What is reinvesting or funneling profits back into the mission rather than distributing them to shareholders or owners?

400

These are two ways that IMR appeared to be staying true to the mission of Independence Matters even as it grew into a large business.

What is employing disabled individuals and serving people who need home adaptations for disability or aging — directly connecting to the mission of enabling full participation in life?

400

This new hire at IMR was a direct result of the organization's explosive growth and media attention — a role that would not exist in a traditional nonprofit program.

Who is the director of media and community outreach?

400

This is the ethical tension that arises when a social enterprise generates far more revenue than the nonprofit parent needs to fund its operations — as IMR eventually did.

What is the question of what to do with excess revenue, whether mission is being prioritized over profit, and whether the nonprofit's time and energy are being diverted from its core social purpose?

400

This is the argument a defender of IMR would make to push back against concerns about mission drift, using specific evidence from the case.

What is that IMR directly employs disabled people, serves people who need home adaptations, expanded Independence Matters programs, built financial reserves, and grew the fundraising capacity of the parent — all of which strengthen rather than undermine the mission?

500

This is the legal term for the ownership structure when a nonprofit creates and fully owns a revenue-generating business like IMR.

What is a wholly owned subsidiary or social enterprise wholly owned by the nonprofit parent?

500

This is the term used to describe the risk that a nonprofit begins to prioritize revenue generation over its original social mission as its business arm grows.

What is mission drift?

500

Bruno and Eliezer's next proposed expansion idea, which would have spread the IMR model nationally while continuing to generate revenue for the parent nonprofit.
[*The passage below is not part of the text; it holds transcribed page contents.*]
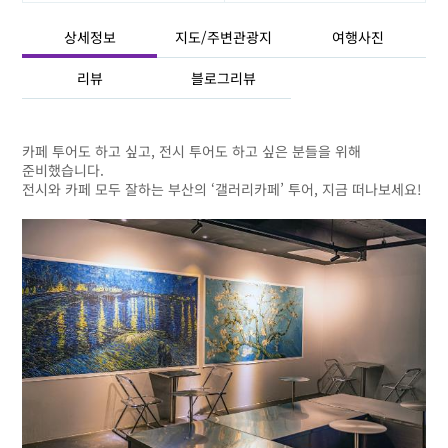
상세정보
지도/주변관광지
여행사진
리뷰
블로그리뷰
카페 투어도 하고 싶고, 전시 투어도 하고 싶은 분들을 위해
준비했습니다.
전시와 카페 모두 잘하는 부산의 ‘갤러리카페’ 투어, 지금 떠나보세요!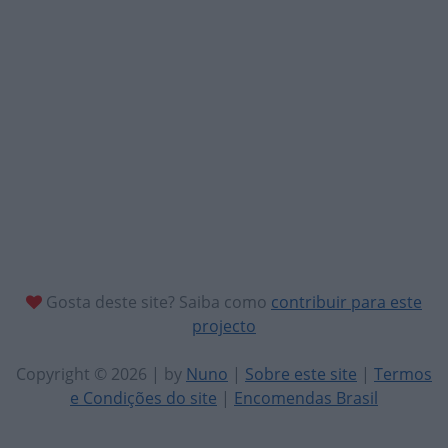
Gosta deste site? Saiba como
contribuir para este
projecto
Copyright © 2026 | by
Nuno
|
Sobre este site
|
Termos
e Condições do site
|
Encomendas Brasil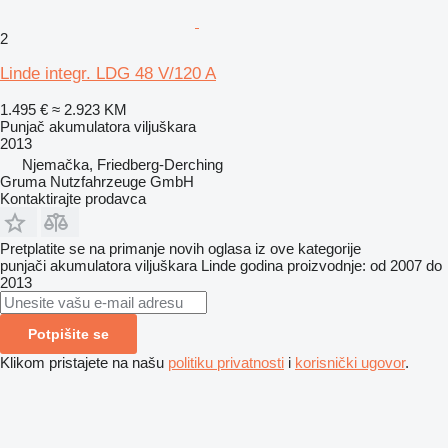
2
Linde integr. LDG 48 V/120 A
1.495 €
≈ 2.923 KM
Punjač akumulatora viljuškara
2013
Njemačka, Friedberg-Derching
Gruma Nutzfahrzeuge GmbH
Kontaktirajte prodavca
Pretplatite se na primanje novih oglasa iz ove kategorije
punjači akumulatora viljuškara
Linde
godina proizvodnje: od 2007 do
2013
Potpišite se
Klikom pristajete na našu
politiku privatnosti
i
korisnički ugovor
.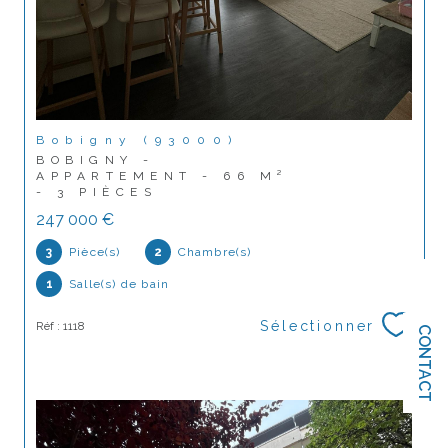
Bobigny (93000)
BOBIGNY -
APPARTEMENT - 66 M²
- 3 PIÈCES
247 000 €
3
Pièce(s)
2
Chambre(s)
1
Salle(s) de bain
Sélectionner
Réf : 1118
CONTACT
What is hiring a director of field operations to set up nonprofit franchises of IMR across the country?

500

These are two structural mechanisms a nonprofit board could put in place to ensure that a wholly owned social enterprise like IMR remains accountable to the parent organization's mission and does not operate unchecked.

What are things like a separate board or advisory committee for the social enterprise, regular financial audits, clear policies on revenue use, defined mission alignment criteria, and executive oversight structures that keep the social enterprise subordinate to the nonprofit's mission?

500

You are a consultant brought in by the Independence Matters board. IMR is generating $18 million annually — far more than the parent nonprofit needs. Identify the THREE most pressing governance, ethical, or structural concerns you would raise, and propose one concrete recommendation for each.

DAILY DOUBLE

Open-ended — strong answers would address: (1) conflict of interest policies and board governance structures, (2) mission drift risk and how to define and enforce mission alignment for IMR, and (3) the legal and tax implications of excess revenue in a wholly owned nonprofit social enterprise and how to structure it properly.